Posté en tant qu’invité par l’Urbain:
Casquette, lunettes de soleil dernier cri, couleur de peau à ne jamais trouver de travail, chien d’attaque. Raphy dénote un peu sur le paysage. A sa vue, le randonneur moyen s’accroche à son appareil photo numérique et regarde intensément ses pieds. Raphy, quand il sort en montagne, non seulement il se demande ce qu’il fout là, mais en plus tout le monde se demande ce qu’il fout là.
C’est déjà toute une affaire de l’embarquer, avec son chien, hors de la ville. Il faut prendre rendez-vous. Enfin, je ne m’en suis pas trop mal sortis, puisque c’est bien la quatrième fois que je le sors, cette année. Et, cette fois-ci, pour faire un peu d’escalade. Les dalles du Charmant Som. Raphy et son chien sont tellement indissociables, que si Raphy s’en sort, le chien devrait y arriver. A moins que ça ne soit le contraire.
Arrivés en bas, pas de bol, il y a du monde. Un père de famille et ses deux enfants. Ils ont tout le matériel : sangles à profusion, dégaines, casque, même des coinceurs… Avec nos jeans-Tshirt-baskets, nous ne faisons pas très sérieux. Je compte sur le chien pour les dissuader de nous engueuler.
Le chien, il s’en fout que ce soit côté PD. Il gambade dans les dalles du bas, on a peine à le rattraper.
Quand nous dépassons la cordé, bien ficelée à un relais, je sens bien que nous sommes en train de ruiner toute une pédagogie. Le pauvre père à dû expliquer en long, en large et en travers à ses enfants qu’il fallait s’encorder, poser des protections, grimper prudemment, et voilà deux abrutis qui montent de concert, sans corde, avec un chien par dessus le marché.

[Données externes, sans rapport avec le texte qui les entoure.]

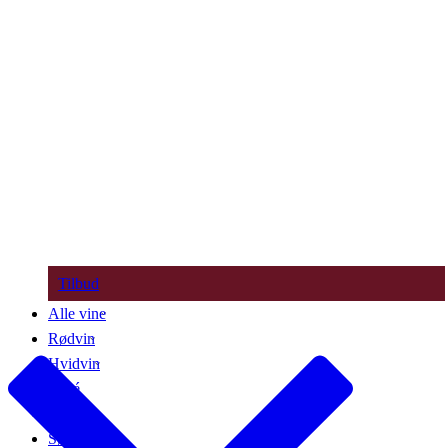
Tilbud
Alle vine
Rødvin
Hvidvin
Rosé
Bobler
Søde vine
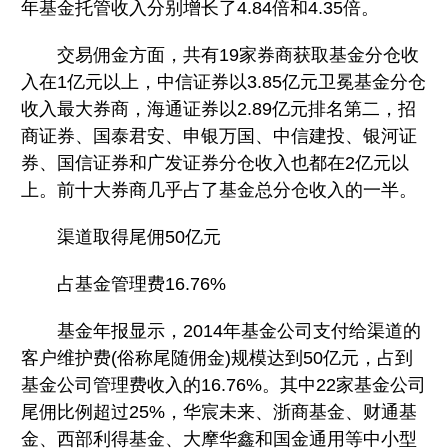
年基金托管收入分别增长了4.84倍和4.35倍。
交易佣金方面，共有19家券商获取基金分仓收
入在1亿元以上，中信证券以3.85亿元卫冕基金分仓
收入最大券商，海通证券以2.89亿元排名第二，招
商证券、国泰君安、申银万国、中信建投、银河证
券、国信证券和广发证券分仓收入也都在2亿元以
上。前十大券商几乎占了基金总分仓收入的一半。
渠道取得尾佣50亿元
占基金管理费16.76%
基金年报显示，2014年基金公司支付给渠道的
客户维护费(俗称尾随佣金)规模达到50亿元，占到
基金公司管理费收入的16.76%。其中22家基金公司
尾佣比例超过25%，华宸未来、浙商基金、财通基
金、西部利得基金、大摩华鑫和国金通用等中小型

Au dessus, juste sous la sortie, les dalles se redressent et sont moins fracturées. Le chien découvre brutalement qu’il ne tient plus. Il découvre tout aussi brutalement que, quand il ne tient plus, il se casse la gueule. Le pauvre fait peine à voir : il s’élance, rippe, et je dois le plaquer au sol à plusieurs reprises pour l’empêcher de dégringoler jusqu’en bas. Ses petites pattes commencent à saigner.

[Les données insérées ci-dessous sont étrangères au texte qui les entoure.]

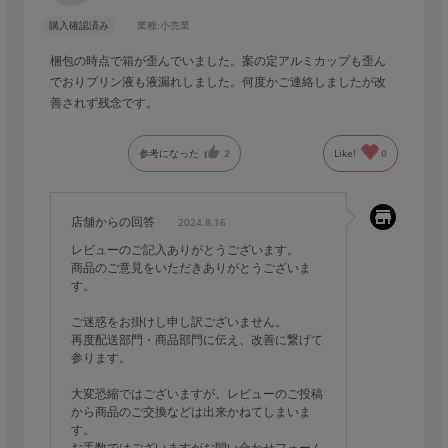
購入確認済み
業種:
小売業
梱包の時点で箱が歪んでいました。案の定アルミカップも歪ん
でおりプリン液も液漏れしました。何度かご連絡しましたが改
善されず残念です。
参考になった
2
Like!
0
店舗からの回答
2024.8.16
レビューのご記入ありがとうございます。
商品のご意見をいただきありがとうございま
す。
ご迷惑をお掛けし申し訳ございません。
再度配送部門・商品部門に伝え、改善に繋げて
参ります。
大変恐縮ではございますが、レビューのご投稿
から商品のご交換などは出来かねてしまいま
す。
お手数ではございますがお問い合わせフォーム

Je m’inquiête pour Raphy, qui arrive en soufflant.
Un peu de stratégie. Raphy passe devant, puis vient le chien, et je ferme la marche. Raphy tire, je pousse, le chien est bien encadré. Il se débat, le III+, c’est pas son truc. En bas, le père est rassuré. Il prie de toutes ses forces pour qu’on se casse la gueule, ça serait très instructif pour les enfants.
Mais il y a un dieu pour les abrutis et leur chien, et finalement Raphy se rétablit au dessus du dernier mur raide. Un dernier coup de pied aux fesses, et le chien sort à son tour. Ne nous reste plus qu’à rejoindre le sommet. Dix minutes plus tard, c’est chose faite, et le chien de Raphy rentre dans l’Histoire de l’alpinisme canin.